Brillouin precursors in Debye media

TL;DR

This paper provides an analytical study of Brillouin precursors in Debye media, revealing their dependence on medium properties and incident wave characteristics, with validation against experiments in water at radio frequencies.

Contribution

It offers explicit analytical expressions for Brillouin precursors in Debye media, clarifying their shape, amplitude, and dependence on medium and incident wave properties.

Findings

Precursors are visible at specific propagation distances where the impulse response is Gaussian.

Derived analytical expressions match experimental and numerical data in water at radio frequencies.

The shape and amplitude law of the precursor depend only on the incident wave's integral properties.

Abstract

We theoretically study the formation of Brillouin precursors in Debye media. We point out that the precursors are visible only at propagation distances such that the impulse response of the medium is essentially determined by the frequency dependence of its absorption and is practically Gaussian.
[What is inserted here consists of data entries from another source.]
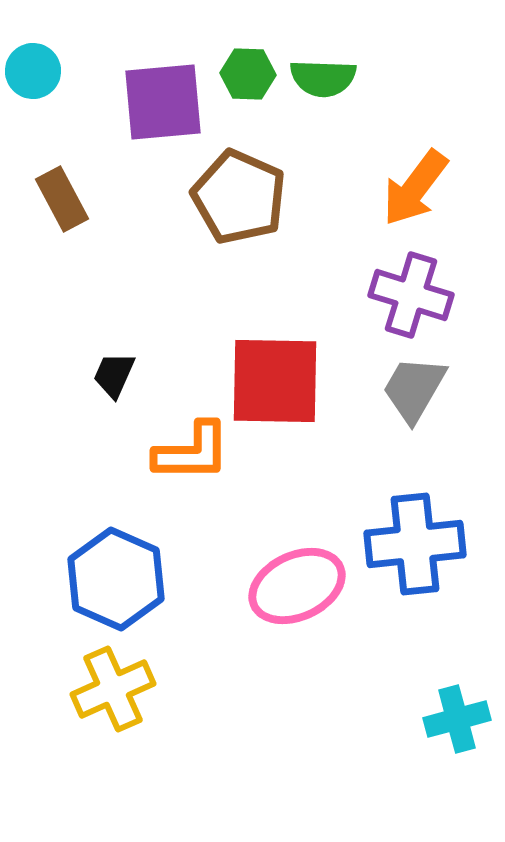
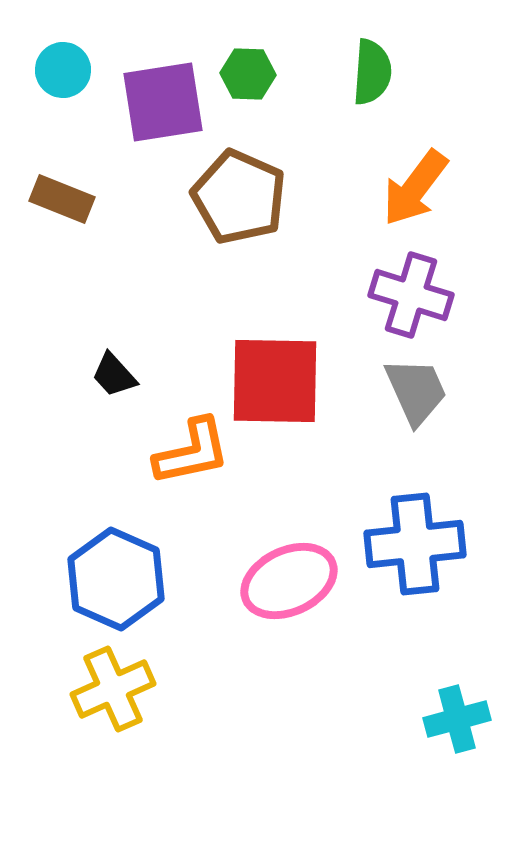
cyan circle: moved 30 px right, 1 px up
green semicircle: moved 49 px right, 6 px up; rotated 88 degrees counterclockwise
purple square: rotated 4 degrees counterclockwise
brown rectangle: rotated 40 degrees counterclockwise
black trapezoid: rotated 66 degrees counterclockwise
gray trapezoid: moved 2 px right, 2 px down; rotated 126 degrees clockwise
orange L-shape: rotated 12 degrees counterclockwise
pink ellipse: moved 8 px left, 5 px up
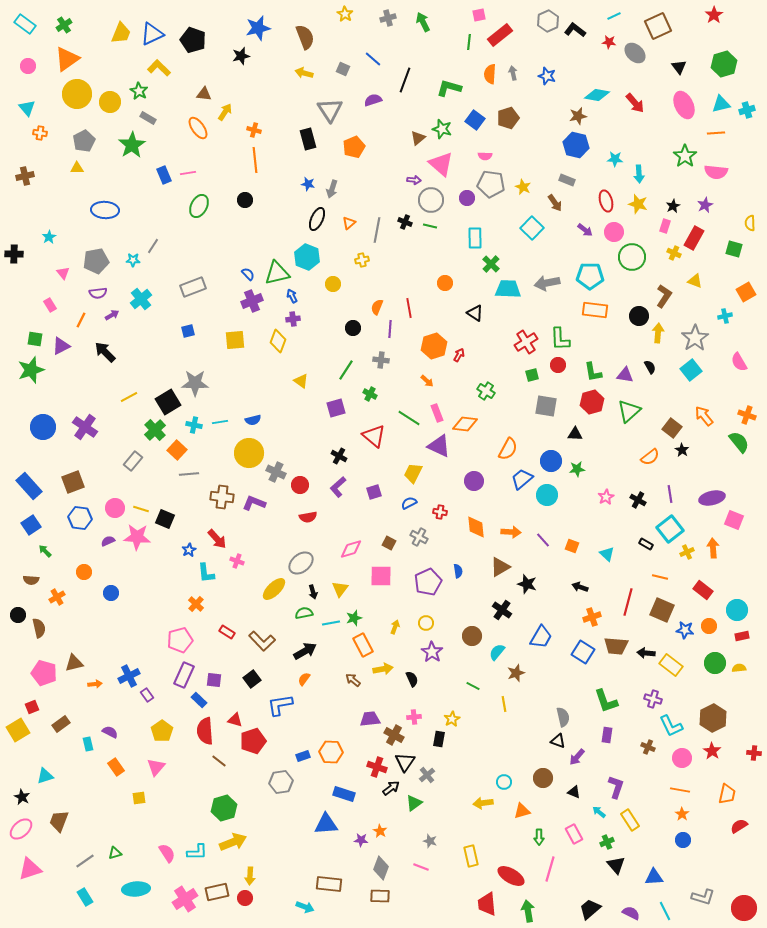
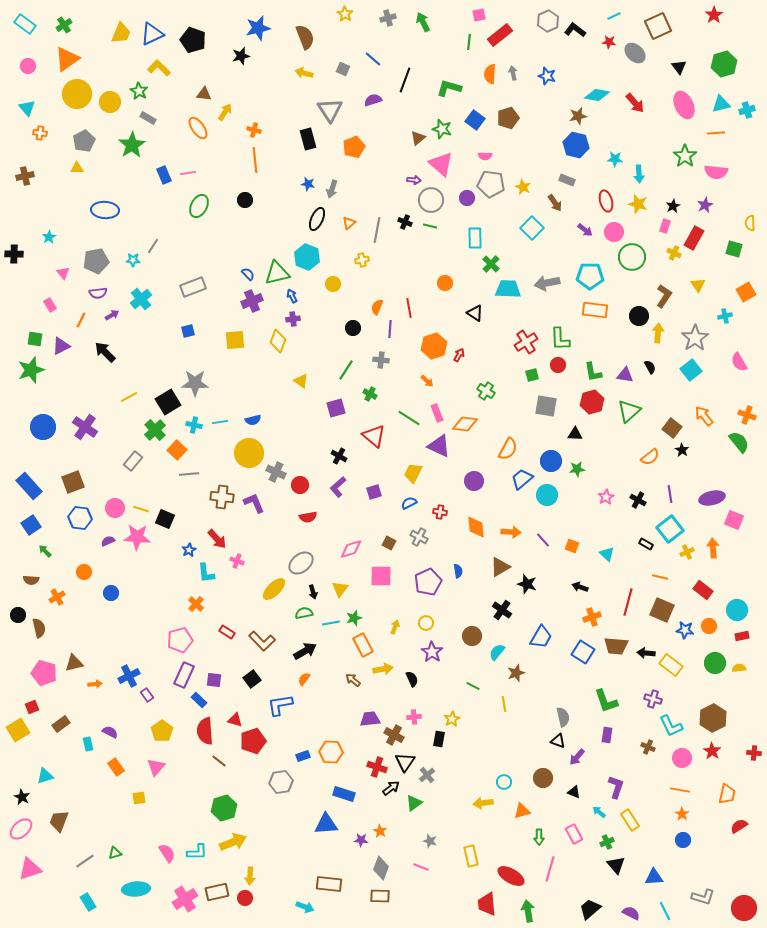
yellow triangle at (695, 281): moved 3 px right, 4 px down; rotated 35 degrees clockwise
purple L-shape at (254, 503): rotated 45 degrees clockwise
cyan rectangle at (85, 897): moved 3 px right, 5 px down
By simple convolution, we then obtain explicit analytical expressions of the transmitted waves generated by reference incident waves, distinguishing precursor and main signal by a simple examination of the long-time behavior of the overall signal. These expressions are in good agreement with the signals obtained in numerical or real experiments performed on water in the radio-frequency domain and explain in particular some observed shapes of the precursor. Results are obtained for other remarkable incident waves. In addition, we show quite generally that the shape of the Brillouin precursor appearing alone at sufficiently large propagation distance and the law giving its amplitude as a function of this distance do not depend on the precise form of the incident wave but only on its integral properties. The incidence of a static conductivity of the medium is also examined and explicit analytical results are again given in the limit of weak and strong conductivities.